- **TASK DESCRIPTION**: In the entries that follow, the first line to write out is the one containing "就活支援サービス「ワンキャリ", and the last is the one containing "同ランキングは、同サービスのユーザーによる企業ペー". Reproduce that stretch exactly, with nothing before or after it.

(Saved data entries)
_ _ _
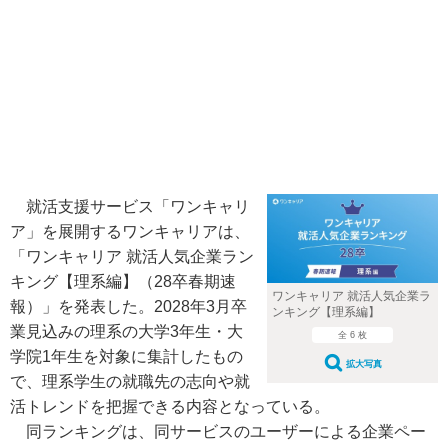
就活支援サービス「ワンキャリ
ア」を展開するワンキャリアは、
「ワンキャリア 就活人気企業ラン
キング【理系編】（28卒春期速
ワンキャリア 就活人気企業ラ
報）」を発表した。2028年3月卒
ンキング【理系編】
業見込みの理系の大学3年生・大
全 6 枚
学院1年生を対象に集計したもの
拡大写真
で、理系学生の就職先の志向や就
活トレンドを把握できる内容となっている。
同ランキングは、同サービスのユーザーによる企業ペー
_ _ _
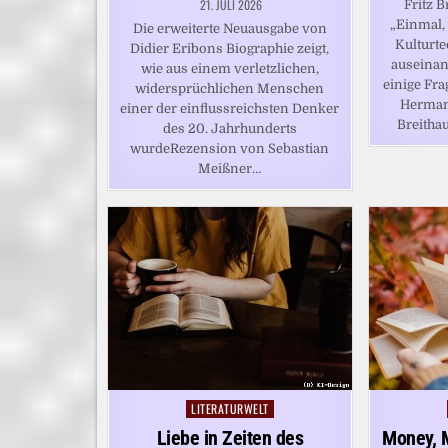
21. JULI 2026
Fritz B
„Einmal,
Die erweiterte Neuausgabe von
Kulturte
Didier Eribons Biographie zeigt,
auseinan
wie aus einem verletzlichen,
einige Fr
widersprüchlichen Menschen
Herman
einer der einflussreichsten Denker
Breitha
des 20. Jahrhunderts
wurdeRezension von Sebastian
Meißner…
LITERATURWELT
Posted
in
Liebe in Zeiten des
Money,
_ _ _
- **SOLUTION FOR THIS EXERCISE**:
就活支援サービス「ワンキャリ
ア」を展開するワンキャリアは、
「ワンキャリア 就活人気企業ラン
キング【理系編】（28卒春期速
ワンキャリア 就活人気企業ラ
報）」を発表した。2028年3月卒
ンキング【理系編】
業見込みの理系の大学3年生・大
全 6 枚
学院1年生を対象に集計したもの
拡大写真
で、理系学生の就職先の志向や就
活トレンドを把握できる内容となっている。
同ランキングは、同サービスのユーザーによる企業ペー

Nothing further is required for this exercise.